Die Stadtverwaltung Selm nennt folgende Zahlen für die Jahre: 273 (in 2012), 239 (in 2013), 288 (in 2014), 304 (in 2015). Allein in den ersten beiden Monaten in 2016 hat die Stadt Selm bereits 194 säumige Zahler registriert.

In wie vielen Fällen konnten die Beiträge eingezogen werden?

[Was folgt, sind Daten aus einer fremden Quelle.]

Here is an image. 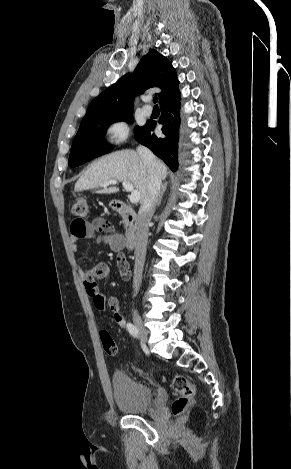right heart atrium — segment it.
<instances>
[{
	"instance_id": "obj_1",
	"label": "right heart atrium",
	"mask_w": 291,
	"mask_h": 469,
	"mask_svg": "<svg viewBox=\"0 0 291 469\" xmlns=\"http://www.w3.org/2000/svg\"><path fill=\"white\" fill-rule=\"evenodd\" d=\"M129 135V126L124 120H115L109 123L105 129L106 141L109 145L122 144Z\"/></svg>"
}]
</instances>
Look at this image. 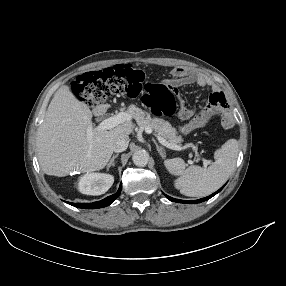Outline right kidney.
Returning a JSON list of instances; mask_svg holds the SVG:
<instances>
[{
    "instance_id": "1",
    "label": "right kidney",
    "mask_w": 286,
    "mask_h": 286,
    "mask_svg": "<svg viewBox=\"0 0 286 286\" xmlns=\"http://www.w3.org/2000/svg\"><path fill=\"white\" fill-rule=\"evenodd\" d=\"M114 182V177L104 173H89L82 176L78 183L81 193L87 195H101L108 191Z\"/></svg>"
}]
</instances>
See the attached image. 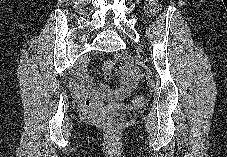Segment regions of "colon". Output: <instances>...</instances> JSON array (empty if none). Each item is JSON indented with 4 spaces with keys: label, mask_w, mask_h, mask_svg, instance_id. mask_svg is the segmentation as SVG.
Returning a JSON list of instances; mask_svg holds the SVG:
<instances>
[{
    "label": "colon",
    "mask_w": 227,
    "mask_h": 157,
    "mask_svg": "<svg viewBox=\"0 0 227 157\" xmlns=\"http://www.w3.org/2000/svg\"><path fill=\"white\" fill-rule=\"evenodd\" d=\"M147 1V12L150 15H155L160 10V2L159 0H146ZM147 103V98L144 95H137L132 99V104L135 107H142ZM122 115H127L128 110L126 108H122L120 110ZM109 122L114 125L116 123L115 119H110Z\"/></svg>",
    "instance_id": "5ec220e1"
}]
</instances>
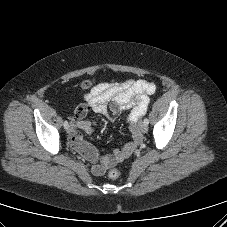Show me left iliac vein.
Returning a JSON list of instances; mask_svg holds the SVG:
<instances>
[{
	"label": "left iliac vein",
	"instance_id": "obj_1",
	"mask_svg": "<svg viewBox=\"0 0 227 227\" xmlns=\"http://www.w3.org/2000/svg\"><path fill=\"white\" fill-rule=\"evenodd\" d=\"M139 129H140L141 132L145 133L148 130V126L144 122H141L139 124Z\"/></svg>",
	"mask_w": 227,
	"mask_h": 227
}]
</instances>
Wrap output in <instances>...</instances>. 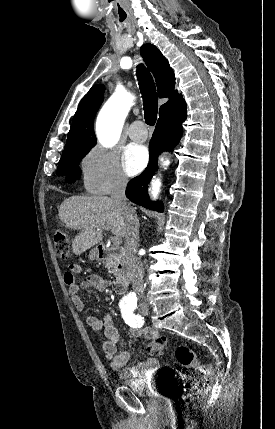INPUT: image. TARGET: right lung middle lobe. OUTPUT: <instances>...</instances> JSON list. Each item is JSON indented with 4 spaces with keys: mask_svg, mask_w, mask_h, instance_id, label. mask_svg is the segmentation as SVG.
I'll use <instances>...</instances> for the list:
<instances>
[{
    "mask_svg": "<svg viewBox=\"0 0 275 429\" xmlns=\"http://www.w3.org/2000/svg\"><path fill=\"white\" fill-rule=\"evenodd\" d=\"M87 153H77L72 155L62 156L57 168V175L63 176L65 175V181L72 183L76 179L80 178L81 170L78 168V165L81 159Z\"/></svg>",
    "mask_w": 275,
    "mask_h": 429,
    "instance_id": "right-lung-middle-lobe-1",
    "label": "right lung middle lobe"
}]
</instances>
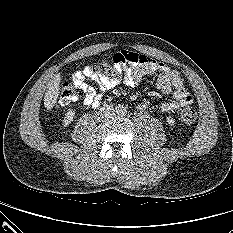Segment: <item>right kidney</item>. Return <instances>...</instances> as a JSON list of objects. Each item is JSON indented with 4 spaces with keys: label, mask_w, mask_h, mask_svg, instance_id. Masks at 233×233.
Returning <instances> with one entry per match:
<instances>
[{
    "label": "right kidney",
    "mask_w": 233,
    "mask_h": 233,
    "mask_svg": "<svg viewBox=\"0 0 233 233\" xmlns=\"http://www.w3.org/2000/svg\"><path fill=\"white\" fill-rule=\"evenodd\" d=\"M74 117H75V111H73L72 109H69L67 111V113L65 114V118L63 120V125L64 126L69 125L73 121Z\"/></svg>",
    "instance_id": "obj_1"
}]
</instances>
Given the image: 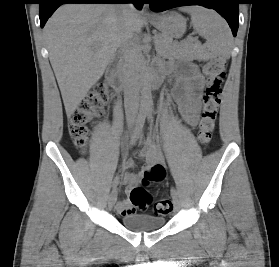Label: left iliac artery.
Listing matches in <instances>:
<instances>
[{"instance_id": "obj_1", "label": "left iliac artery", "mask_w": 279, "mask_h": 267, "mask_svg": "<svg viewBox=\"0 0 279 267\" xmlns=\"http://www.w3.org/2000/svg\"><path fill=\"white\" fill-rule=\"evenodd\" d=\"M148 121H149L150 127H151L152 126V117L150 114H148ZM171 195H172V197L177 196V191L174 187L171 188Z\"/></svg>"}]
</instances>
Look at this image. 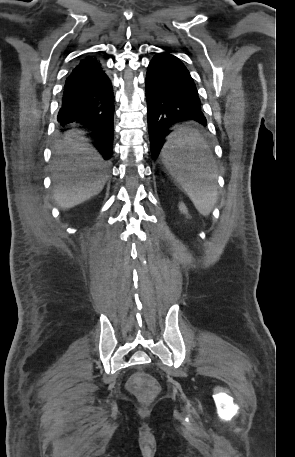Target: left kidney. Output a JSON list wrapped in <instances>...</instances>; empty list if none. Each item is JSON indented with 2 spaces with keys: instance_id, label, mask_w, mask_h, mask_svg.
Instances as JSON below:
<instances>
[{
  "instance_id": "left-kidney-1",
  "label": "left kidney",
  "mask_w": 295,
  "mask_h": 457,
  "mask_svg": "<svg viewBox=\"0 0 295 457\" xmlns=\"http://www.w3.org/2000/svg\"><path fill=\"white\" fill-rule=\"evenodd\" d=\"M179 210L183 213V214H188V210L186 208V206L183 204V203H180L179 204Z\"/></svg>"
}]
</instances>
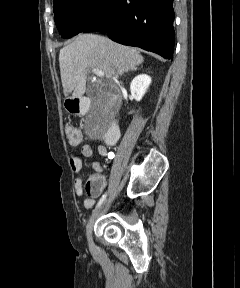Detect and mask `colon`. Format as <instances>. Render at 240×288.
<instances>
[{"label": "colon", "instance_id": "obj_1", "mask_svg": "<svg viewBox=\"0 0 240 288\" xmlns=\"http://www.w3.org/2000/svg\"><path fill=\"white\" fill-rule=\"evenodd\" d=\"M64 132L71 147H76L81 143L82 136L77 128H75L72 124L66 123L64 126ZM84 189L88 196L94 195L99 190V183L91 177L87 180Z\"/></svg>", "mask_w": 240, "mask_h": 288}]
</instances>
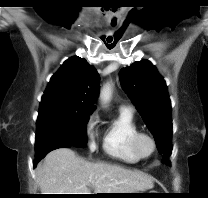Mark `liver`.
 <instances>
[{
	"mask_svg": "<svg viewBox=\"0 0 208 198\" xmlns=\"http://www.w3.org/2000/svg\"><path fill=\"white\" fill-rule=\"evenodd\" d=\"M42 194L132 193L153 188L145 174L117 165L91 163L74 151L60 148L50 152L36 169Z\"/></svg>",
	"mask_w": 208,
	"mask_h": 198,
	"instance_id": "liver-1",
	"label": "liver"
}]
</instances>
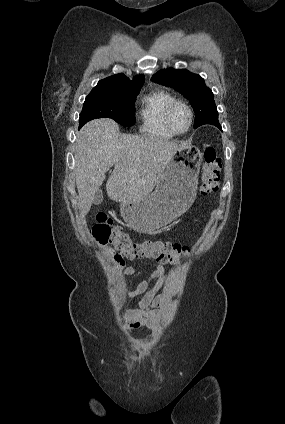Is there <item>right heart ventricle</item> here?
<instances>
[{"mask_svg":"<svg viewBox=\"0 0 285 424\" xmlns=\"http://www.w3.org/2000/svg\"><path fill=\"white\" fill-rule=\"evenodd\" d=\"M176 98L165 90H155L142 100L140 110L141 130L161 139H171L174 134L166 123V112Z\"/></svg>","mask_w":285,"mask_h":424,"instance_id":"e07e8e85","label":"right heart ventricle"}]
</instances>
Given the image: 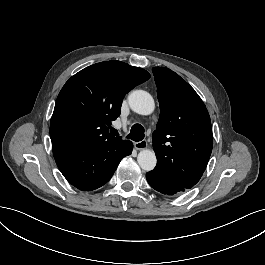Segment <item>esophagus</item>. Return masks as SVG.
Here are the masks:
<instances>
[{"label":"esophagus","mask_w":265,"mask_h":265,"mask_svg":"<svg viewBox=\"0 0 265 265\" xmlns=\"http://www.w3.org/2000/svg\"><path fill=\"white\" fill-rule=\"evenodd\" d=\"M147 141L146 140H142V141H139V142H135L134 143V146L137 150H142V149H145L147 148Z\"/></svg>","instance_id":"1"}]
</instances>
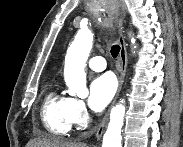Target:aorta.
I'll return each mask as SVG.
<instances>
[{
	"label": "aorta",
	"mask_w": 183,
	"mask_h": 147,
	"mask_svg": "<svg viewBox=\"0 0 183 147\" xmlns=\"http://www.w3.org/2000/svg\"><path fill=\"white\" fill-rule=\"evenodd\" d=\"M134 42V38L131 39ZM93 45V33L89 29H81L76 34L67 50L64 66V80L71 96L86 98L85 66ZM124 100L115 105L110 111V121L103 137L102 147H121V130L124 123Z\"/></svg>",
	"instance_id": "obj_1"
}]
</instances>
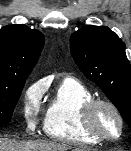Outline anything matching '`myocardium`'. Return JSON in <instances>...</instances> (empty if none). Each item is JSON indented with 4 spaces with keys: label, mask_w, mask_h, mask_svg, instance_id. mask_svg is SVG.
<instances>
[{
    "label": "myocardium",
    "mask_w": 131,
    "mask_h": 151,
    "mask_svg": "<svg viewBox=\"0 0 131 151\" xmlns=\"http://www.w3.org/2000/svg\"><path fill=\"white\" fill-rule=\"evenodd\" d=\"M108 108L113 112L119 122V132L116 136L103 134L96 125V115L100 108ZM82 124L84 129L93 137L100 141L113 142L118 140L125 128V121L119 108L111 101L102 98H92L82 109Z\"/></svg>",
    "instance_id": "myocardium-1"
}]
</instances>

2012: 173; 2013: 154; 2014: 192; 2015: 113. Die Differenz zu den Fallzahlen bedeutet nach Auskunft der Stadtverwaltung nicht zwingend, dass eine Einziehung nicht erfolgen konnte. Der WDR ziehe auch regelmäßig Amtshilfen zurück. Damit habe sich der Zahlungsanspruch erledigt.

Wie groß ist der Arbeitsaufwand für die Stadt Selm, werden die Kosten durch die 23 Euro vom WDR gedeckt?

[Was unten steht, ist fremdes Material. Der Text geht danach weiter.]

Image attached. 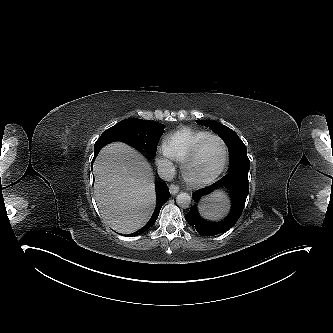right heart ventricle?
<instances>
[{
  "instance_id": "e07e8e85",
  "label": "right heart ventricle",
  "mask_w": 333,
  "mask_h": 333,
  "mask_svg": "<svg viewBox=\"0 0 333 333\" xmlns=\"http://www.w3.org/2000/svg\"><path fill=\"white\" fill-rule=\"evenodd\" d=\"M208 135L207 131L184 127L166 138L165 147L171 158L182 162L195 144Z\"/></svg>"
}]
</instances>
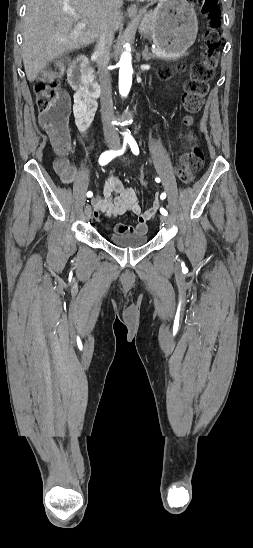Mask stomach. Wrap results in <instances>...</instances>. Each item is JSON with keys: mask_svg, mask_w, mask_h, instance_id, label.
Listing matches in <instances>:
<instances>
[{"mask_svg": "<svg viewBox=\"0 0 253 548\" xmlns=\"http://www.w3.org/2000/svg\"><path fill=\"white\" fill-rule=\"evenodd\" d=\"M139 32L168 53L185 54L197 36V16L187 0H161L143 13Z\"/></svg>", "mask_w": 253, "mask_h": 548, "instance_id": "stomach-1", "label": "stomach"}]
</instances>
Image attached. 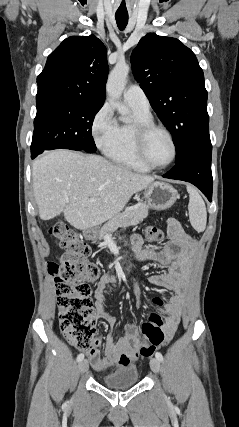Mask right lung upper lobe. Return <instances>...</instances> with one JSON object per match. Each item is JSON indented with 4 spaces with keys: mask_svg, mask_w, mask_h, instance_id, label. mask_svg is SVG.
Here are the masks:
<instances>
[{
    "mask_svg": "<svg viewBox=\"0 0 239 427\" xmlns=\"http://www.w3.org/2000/svg\"><path fill=\"white\" fill-rule=\"evenodd\" d=\"M108 75L107 51L94 35L65 39L37 77L36 100L65 99L103 105Z\"/></svg>",
    "mask_w": 239,
    "mask_h": 427,
    "instance_id": "cb5924a9",
    "label": "right lung upper lobe"
}]
</instances>
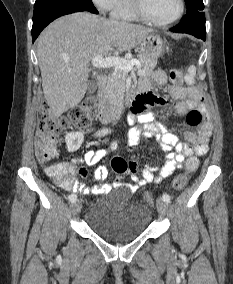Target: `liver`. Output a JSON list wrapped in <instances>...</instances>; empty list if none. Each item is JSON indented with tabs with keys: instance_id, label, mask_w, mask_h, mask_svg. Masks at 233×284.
<instances>
[{
	"instance_id": "obj_1",
	"label": "liver",
	"mask_w": 233,
	"mask_h": 284,
	"mask_svg": "<svg viewBox=\"0 0 233 284\" xmlns=\"http://www.w3.org/2000/svg\"><path fill=\"white\" fill-rule=\"evenodd\" d=\"M153 29L78 12L46 27L37 41L44 97L54 118L76 107L87 91L89 64L97 55L128 51Z\"/></svg>"
}]
</instances>
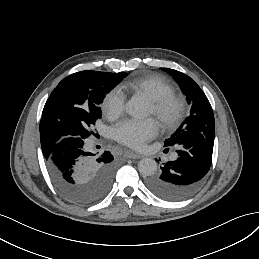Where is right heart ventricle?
Here are the masks:
<instances>
[{
	"mask_svg": "<svg viewBox=\"0 0 259 259\" xmlns=\"http://www.w3.org/2000/svg\"><path fill=\"white\" fill-rule=\"evenodd\" d=\"M116 90L123 96L144 93L150 100H158L174 93V88L159 77L134 76L120 83Z\"/></svg>",
	"mask_w": 259,
	"mask_h": 259,
	"instance_id": "1",
	"label": "right heart ventricle"
}]
</instances>
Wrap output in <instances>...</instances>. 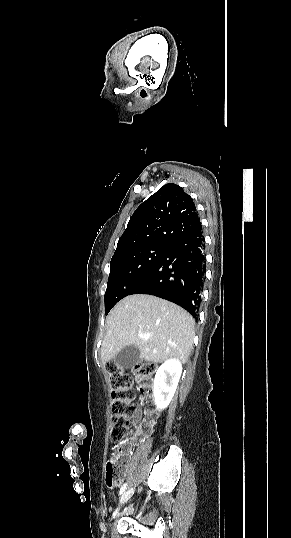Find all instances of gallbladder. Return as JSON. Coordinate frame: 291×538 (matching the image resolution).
Segmentation results:
<instances>
[{
  "label": "gallbladder",
  "mask_w": 291,
  "mask_h": 538,
  "mask_svg": "<svg viewBox=\"0 0 291 538\" xmlns=\"http://www.w3.org/2000/svg\"><path fill=\"white\" fill-rule=\"evenodd\" d=\"M140 361V351L135 345L122 349L114 358L116 365L122 369H130Z\"/></svg>",
  "instance_id": "bac80fb5"
}]
</instances>
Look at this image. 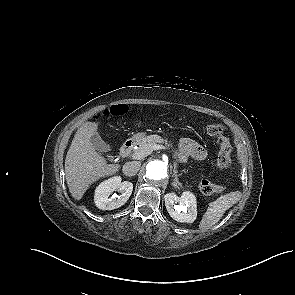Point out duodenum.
Wrapping results in <instances>:
<instances>
[{"label": "duodenum", "mask_w": 295, "mask_h": 295, "mask_svg": "<svg viewBox=\"0 0 295 295\" xmlns=\"http://www.w3.org/2000/svg\"><path fill=\"white\" fill-rule=\"evenodd\" d=\"M134 145L135 141L133 139L127 140L120 149V156L122 158L127 157L132 152Z\"/></svg>", "instance_id": "obj_1"}]
</instances>
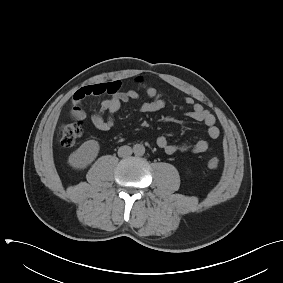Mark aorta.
<instances>
[{
    "instance_id": "762f6f07",
    "label": "aorta",
    "mask_w": 283,
    "mask_h": 283,
    "mask_svg": "<svg viewBox=\"0 0 283 283\" xmlns=\"http://www.w3.org/2000/svg\"><path fill=\"white\" fill-rule=\"evenodd\" d=\"M133 152L135 155L142 156L145 153V147L141 144H136L133 147Z\"/></svg>"
}]
</instances>
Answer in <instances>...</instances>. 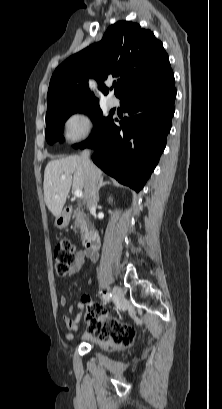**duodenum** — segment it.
Returning a JSON list of instances; mask_svg holds the SVG:
<instances>
[{"label": "duodenum", "mask_w": 222, "mask_h": 409, "mask_svg": "<svg viewBox=\"0 0 222 409\" xmlns=\"http://www.w3.org/2000/svg\"><path fill=\"white\" fill-rule=\"evenodd\" d=\"M71 211V209H68ZM84 246L88 252H95L101 246V238L97 230L89 232L84 239Z\"/></svg>", "instance_id": "obj_1"}]
</instances>
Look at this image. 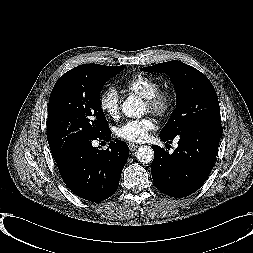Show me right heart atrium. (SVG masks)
Listing matches in <instances>:
<instances>
[{"label": "right heart atrium", "mask_w": 253, "mask_h": 253, "mask_svg": "<svg viewBox=\"0 0 253 253\" xmlns=\"http://www.w3.org/2000/svg\"><path fill=\"white\" fill-rule=\"evenodd\" d=\"M101 110L108 116L116 118L120 113V97L116 89L108 88L99 97Z\"/></svg>", "instance_id": "1"}]
</instances>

Nach Auskunft der Stadt hält sich der Arbeitsaufwand im Rahmen und kann annähernd kostendeckend erfüllt werden – wenn aufgrund des Amtshilfeersuchens unverzüglich gezahlt wird. „Zeigt sich der Schuldner hingegen zahlungsunwillig, sodass das weitere Vollstreckungsverfahren bis hin zur Abnahme einer eidesstattlichen Versicherung einsetzt, ist die Pauschale im Einzelfall nicht auskömmlich“, schreibt die Verwaltung.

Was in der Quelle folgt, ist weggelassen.